Massively parallel systems do have some limitations. First of all, they are difficult architectures to program. For many of the codes that are running at the GFLOPS or five-GFLOPS performance level, it probably
took someone a year's time to get the application developed. But that is because the tools are all young, the architecture is young, and there are a lot of unknowns.
Today there are probably at least 20 different efforts under way to develop massively parallel systems. If we look at progress in massive parallelism, it is much like vector processing was. If we go back in time, basically all machines were scalar processing machines.
We added vector processing to the CRAY-1 back in 1976. At first it was difficult to program because there were not any compilers to help and because people didn't know how to write special algorithms. It took some time before people started seeing the advantage of using vector processing. Next, we went on to parallel processors. Again, it took some time to get the software and to get the applications user to take advantage of the processors.
I see massively parallel as going along the same lines. If I look at the supercomputer system of the future, it is going to have elements of all of those. Scalar processing is not going to go away. Massively parallel is at an infant stage now, where applications are starting to be moved into and people are starting to learn how to make use of them.
Vector processing is not going to go away either. If I look at the number of applications that are being moved to vector processors, I find a great many.

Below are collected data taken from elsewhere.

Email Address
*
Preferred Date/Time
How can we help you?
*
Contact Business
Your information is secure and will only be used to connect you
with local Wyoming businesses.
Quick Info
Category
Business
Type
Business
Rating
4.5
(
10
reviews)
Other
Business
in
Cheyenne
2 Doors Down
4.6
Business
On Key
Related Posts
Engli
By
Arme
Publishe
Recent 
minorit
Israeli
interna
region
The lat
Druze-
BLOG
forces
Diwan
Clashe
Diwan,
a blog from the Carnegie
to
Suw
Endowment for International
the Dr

Our goal at Cray is to integrate the massively parallel, the vector processor, and the scalar processor into one total system and make it a tightly coupled system so that we can give our customers the best overall solution. From our view, we think that for the massively parallel element, we will probably have to have at least 10 times the performance over what we can deliver in our general-purpose solution. When you can take an application and move it to the massively parallel, there can be a big payback that can justify the cost of the massively parallel element.
Work that has been done by the Defense Advanced Research Projects Agency and others has pushed the technology along to the point where now it is usable. More work is going to have to be done in optical circuits. Still more work has to be done in gallium arsenide until that is truly usable.

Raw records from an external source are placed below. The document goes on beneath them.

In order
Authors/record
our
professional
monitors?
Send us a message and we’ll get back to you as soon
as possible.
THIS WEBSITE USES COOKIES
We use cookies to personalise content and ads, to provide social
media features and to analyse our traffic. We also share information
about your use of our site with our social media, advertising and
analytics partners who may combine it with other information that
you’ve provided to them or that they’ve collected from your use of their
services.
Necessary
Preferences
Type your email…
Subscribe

These are all technologies that will be used in our system at Cray. It is just a matter of time before we incorporate them into the system and make the total system operative.
To conclude, Cray does believe that massively parallel systems can work. Much work remains to be done that will be a part of a Cray Research supercomputer solution in the future. We see that as a way to
move up to TFLOPS performance. I think when we can deliver TFLOPS performance, the timing will have been determined by somebody's ability to afford it. We could probably do it in 1995, although I don't know if users will have enough money to buy a TFLOPS computer system by 1995.
Massively parallel developments will be driven by technology—software and the architecture. A lot of elements are needed to make the progress, but we are committed to putting a massively parallel element on our system and to being able to deliver TFLOPS performance to our customers by the end of the decade.